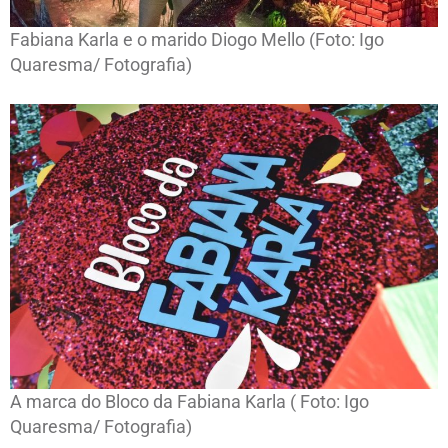
Fabiana Karla e o marido Diogo Mello (Foto: Igo
Quaresma/ Fotografia)
A marca do Bloco da Fabiana Karla ( Foto: Igo
Quaresma/ Fotografia)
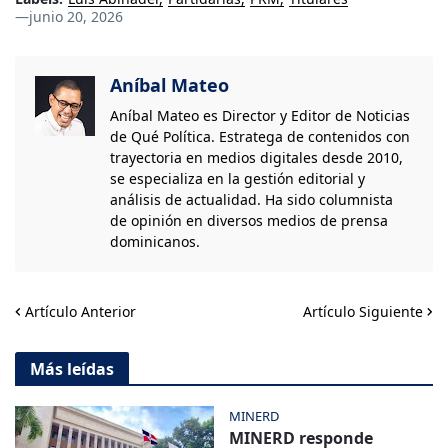
—
junio 20, 2026
Aníbal Mateo
Aníbal Mateo es Director y Editor de Noticias
de Qué Política. Estratega de contenidos con
trayectoria en medios digitales desde 2010,
se especializa en la gestión editorial y
análisis de actualidad. Ha sido columnista
de opinión en diversos medios de prensa
dominicanos.
Artículo Anterior
Artículo Siguiente
Más leídas
MINERD
MINERD responde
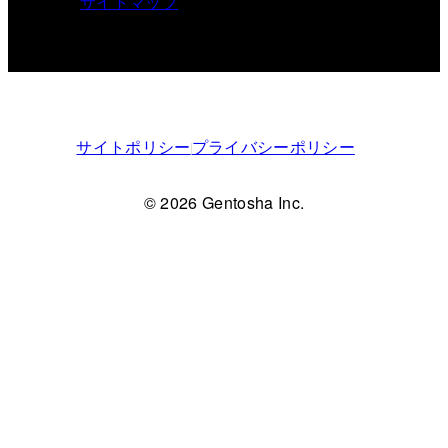
サイトマップ
サイトポリシー
プライバシーポリシー
© 2026 Gentosha Inc.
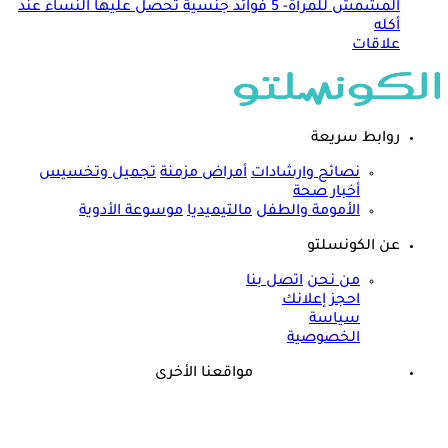
المشمش للمرأة- 5 فوائد جنسية تحصل عليها النساء عند
أكله
علاقات
روابط سريعة
نصائح وارشادات
أمراض مزمنة
تجميل وتخسيس
أخبار صحة
الأمومة والطفل
مالتيميديا
موسوعة الأدوية
عن الكونسلتو
من نحن
اتصل بنا
احجز إعلانك
سياسة
الخصوصية
مواقعنا الأخرى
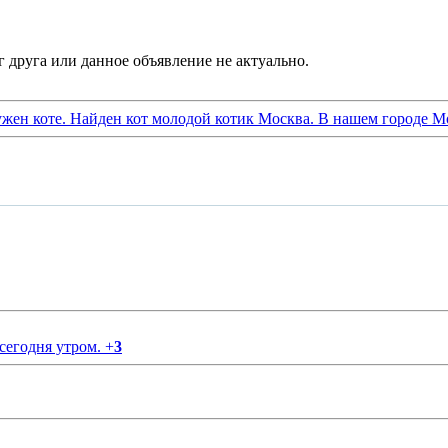
жен коте. Найден кот молодой котик Москва. В нашем городе Мо
 сегодня утром.
+
3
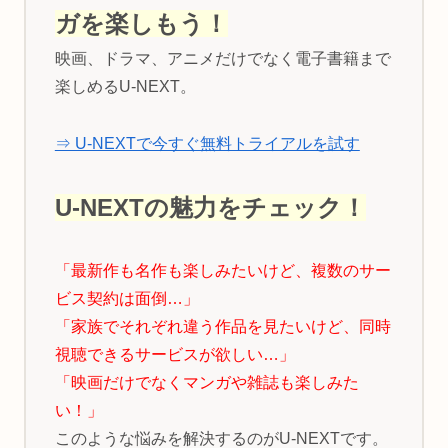
ガを楽しもう！
映画、ドラマ、アニメだけでなく電子書籍まで
楽しめるU-NEXT。
⇒ U-NEXTで今すぐ無料トライアルを試す
U-NEXTの魅力をチェック！
「最新作も名作も楽しみたいけど、複数のサー
ビス契約は面倒…」
「家族でそれぞれ違う作品を見たいけど、同時
視聴できるサービスが欲しい…」
「映画だけでなくマンガや雑誌も楽しみた
い！」
このような悩みを解決するのがU-NEXTです。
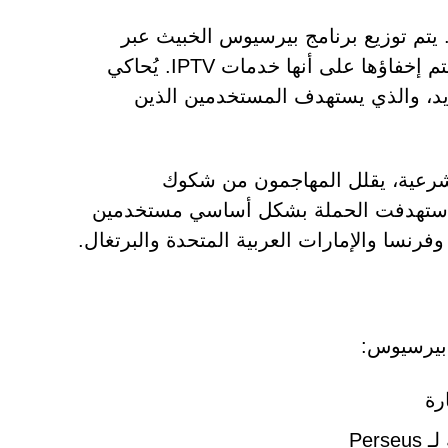
. يتم توزيع برنامج بيرسيوس الخبيث عبر
تطبيقات تحميل مُستضافة على مواقع ويب مُضللة، وغالبًا ما يتم إخفاؤها على أنها خدمات IPTV. يُحاكي
يد، والذي يستهدف المستخدمين الذين
بيثة داخل تطبيقات IPTV التي تبدو شرعية، يقلل المهاجمون من شكوك
. استهدفت الحملة بشكل أساسي مستخدمين
وفرنسا والإمارات العربية المتحدة والبرتغال.
 بيرسيوس:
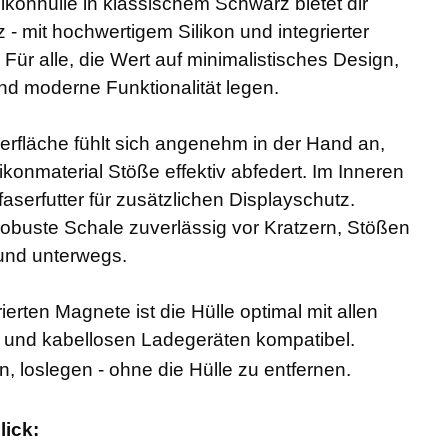
likonhülle in klassischem Schwarz bietet dir
 - mit hochwertigem Silikon und integrierter
Für alle, die Wert auf minimalistisches Design,
nd moderne Funktionalität legen.
erfläche fühlt sich angenehm in der Hand an,
ikonmaterial Stöße effektiv abfedert. Im Inneren
aserfutter für zusätzlichen Displayschutz.
robuste Schale zuverlässig vor Kratzern, Stößen
 und unterwegs.
ierten Magnete ist die Hülle optimal mit allen
 und kabellosen Ladegeräten kompatibel.
, loslegen - ohne die Hülle zu entfernen.
lick:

◆ ◆ ◆ ◆ ◆ ◆ ◆

Task statement: None of the pictures belong in the copy; repeat all other material exactly.

Solution to the exercise:
Fabiana Karla e o marido Diogo Mello (Foto: Igo
Quaresma/ Fotografia)
A marca do Bloco da Fabiana Karla ( Foto: Igo
Quaresma/ Fotografia)
—
junio 20, 2026
Aníbal Mateo
Aníbal Mateo es Director y Editor de Noticias
de Qué Política. Estratega de contenidos con
trayectoria en medios digitales desde 2010,
se especializa en la gestión editorial y
análisis de actualidad. Ha sido columnista
de opinión en diversos medios de prensa
dominicanos.
Artículo Anterior
Artículo Siguiente
Más leídas
MINERD
MINERD responde
サイトマップ
サイトポリシー
プライバシーポリシー
© 2026 Gentosha Inc.
المشمش للمرأة- 5 فوائد جنسية تحصل عليها النساء عند
أكله
علاقات
روابط سريعة
نصائح وارشادات
أمراض مزمنة
تجميل وتخسيس
أخبار صحة
الأمومة والطفل
مالتيميديا
موسوعة الأدوية
عن الكونسلتو
من نحن
اتصل بنا
احجز إعلانك
سياسة
الخصوصية
مواقعنا الأخرى
жен коте. Найден кот молодой котик Москва. В нашем городе Мо
 сегодня утром.
+
3
ガを楽しもう！
映画、ドラマ、アニメだけでなく電子書籍まで
楽しめるU-NEXT。
⇒ U-NEXTで今すぐ無料トライアルを試す
U-NEXTの魅力をチェック！
「最新作も名作も楽しみたいけど、複数のサー
ビス契約は面倒…」
「家族でそれぞれ違う作品を見たいけど、同時
視聴できるサービスが欲しい…」
「映画だけでなくマンガや雑誌も楽しみた
い！」
このような悩みを解決するのがU-NEXTです。
. يتم توزيع برنامج بيرسيوس الخبيث عبر
تطبيقات تحميل مُستضافة على مواقع ويب مُضللة، وغالبًا ما يتم إخفاؤها على أنها خدمات IPTV. يُحاكي
يد، والذي يستهدف المستخدمين الذين
بيثة داخل تطبيقات IPTV التي تبدو شرعية، يقلل المهاجمون من شكوك
. استهدفت الحملة بشكل أساسي مستخدمين
وفرنسا والإمارات العربية المتحدة والبرتغال.
 بيرسيوس:
likonhülle in klassischem Schwarz bietet dir
 - mit hochwertigem Silikon und integrierter
Für alle, die Wert auf minimalistisches Design,
nd moderne Funktionalität legen.
erfläche fühlt sich angenehm in der Hand an,
ikonmaterial Stöße effektiv abfedert. Im Inneren
aserfutter für zusätzlichen Displayschutz.
robuste Schale zuverlässig vor Kratzern, Stößen
 und unterwegs.
ierten Magnete ist die Hülle optimal mit allen
 und kabellosen Ladegeräten kompatibel.
, loslegen - ohne die Hülle zu entfernen.
lick:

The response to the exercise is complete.